The Palestinian refugees of the 1936 and 1939 revolts in Palestine, who had escaped to Iraq, were headed al-Husayni. They were shocked to see the great role that Jews played in the Iraqi economy. They imposed their political ideology upon the Prime Minister of Iraq, Rashid Aali al-Gailani and his national government instigated attacks against the British military air bases in Habbaniya on 2 May 1941. The defeat of the Iraqi army aroused panic among the pro-Nazi government. Its members, and the Palestinians who joined the revolt, escaped to Iran and Turkey and later on to Germany.

In the resulting vacuum, the pogrom took place on 1–2 June 1941. According to a temporary list of names compiled by Dr. Zvi Yehuda, 138 Jews were killed in Baghdad, and 8 Jews outside Baghdad—a total of 146 killed and 2,500 injured. Children and women were raped, and hundreds of Jewish houses and stores were looted and burned. These tragic events in the Orient were eclipsed by the atrocities of the Holocaust in Europe, the greatest disaster in Jewish history.
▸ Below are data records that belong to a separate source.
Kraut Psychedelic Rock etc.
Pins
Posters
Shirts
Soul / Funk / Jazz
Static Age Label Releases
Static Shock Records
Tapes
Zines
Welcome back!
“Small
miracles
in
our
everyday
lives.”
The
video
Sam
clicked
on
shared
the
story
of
The failure of the Israeli media to see the connection between the pro-Nazi Arab nationalists, directed, backed and equipped by Nazi Germans in the Arab world, with the Holocaust, was among the main reasons why Western Jewry have not been aware of the Farhud and the tragedy of the Jews of Libya and Iraq.

Strangely enough, it was only in 2003 that American scholar Samuel Edelman heard of the Farhud. This happened not in Israel or in the USA, but in northern Iraq, when he went to interview Kurdish survivors of chemical warfare. There he heard for the first time of the Farhud. On the other hand, in 2006, Iraqi historian, Prof. Kadhim A. Habib, a resident of Berlin, published The Jews and Iraqi citizenship, or the Tragedy of the Iraqi Jews between Tyrannical Captivity and Betrayal [by] Forced Expulsion. The book was published in the Kurdish city of Sulaymaniyya.
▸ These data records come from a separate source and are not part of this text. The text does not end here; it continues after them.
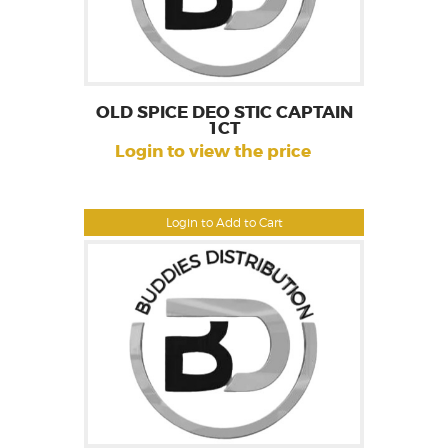
OLD SPICE DEO STIC CAPTAIN
1CT
Login to view the price
Login to Add to Cart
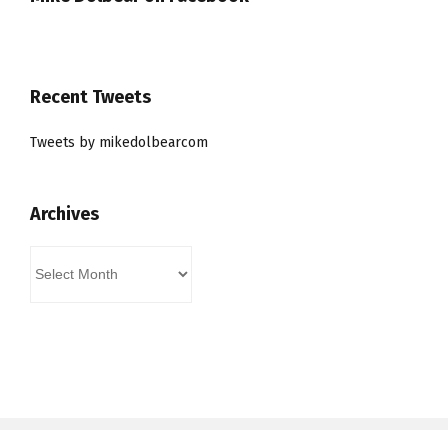
Recent Tweets
Tweets by mikedolbearcom
Archives
Archives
The Iraqi Committee for Investigating the Events of the Farhud set up by the government of Iraq, in 1941, stated that the basic causes of the Farhud were:

  • Nazi activities and propaganda by the German legation in Baghdad, headed by Dr. F. Grobba, and his staff of attractive young German ladies and professors who helped spread Nazi ideology among politicians and army officers
  • The Mufti of Jerusalem and his companions;
  • Nationalist Palestinian and Syrian teachers who incited their students to attack Jews;
  • Military and police anti-Jewish officers who took an active part in killing and refused to give orders to shoot the plundering mobs during the massacre;
  • The German Arab language radio station, which helped to spread Nazi propaganda in Iraq;
  • The pro-Nazi al-Futuwwa and Kata’ib al-Shabab semi-military organizations headed by Iraqi, Palestinian, and Syrian nationalists.
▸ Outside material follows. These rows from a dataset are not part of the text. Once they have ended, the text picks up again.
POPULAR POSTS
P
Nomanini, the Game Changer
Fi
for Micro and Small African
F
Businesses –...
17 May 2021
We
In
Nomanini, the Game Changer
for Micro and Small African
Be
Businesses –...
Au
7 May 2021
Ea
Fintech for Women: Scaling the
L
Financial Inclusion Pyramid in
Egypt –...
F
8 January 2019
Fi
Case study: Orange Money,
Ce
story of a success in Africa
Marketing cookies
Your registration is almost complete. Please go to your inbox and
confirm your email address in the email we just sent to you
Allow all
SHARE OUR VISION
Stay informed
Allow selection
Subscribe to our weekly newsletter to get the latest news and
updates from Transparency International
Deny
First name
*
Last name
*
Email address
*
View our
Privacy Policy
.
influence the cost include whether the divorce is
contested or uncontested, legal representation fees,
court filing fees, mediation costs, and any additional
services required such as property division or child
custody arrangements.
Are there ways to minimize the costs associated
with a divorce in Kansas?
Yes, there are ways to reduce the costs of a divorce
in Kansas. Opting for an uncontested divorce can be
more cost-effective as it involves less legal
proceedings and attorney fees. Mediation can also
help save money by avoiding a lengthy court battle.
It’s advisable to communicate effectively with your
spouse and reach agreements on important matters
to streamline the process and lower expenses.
All these facts convinced me that the Farhud was an integral part of the Nazi final solution to the “Jewish problem.” After a careful study of the ideological bases and the Nazi and pro-Nazi elements that instigated the pogrom, I arrived at the following conclusions:

The research and testimonies in this book demonstrate that the Jews of Iraq were victims of ideology, led by representatives of Nazi Germany and those Arab leaders who cooperated with them in hopes of ending British influence in the Arab world. We are grateful to the U.S. House of Representatives for unanimously passing Resolution 185 on first April 2008, which recognizes the rights of Jewish refugees from Arab countries as equal to those of Palestinian refugees.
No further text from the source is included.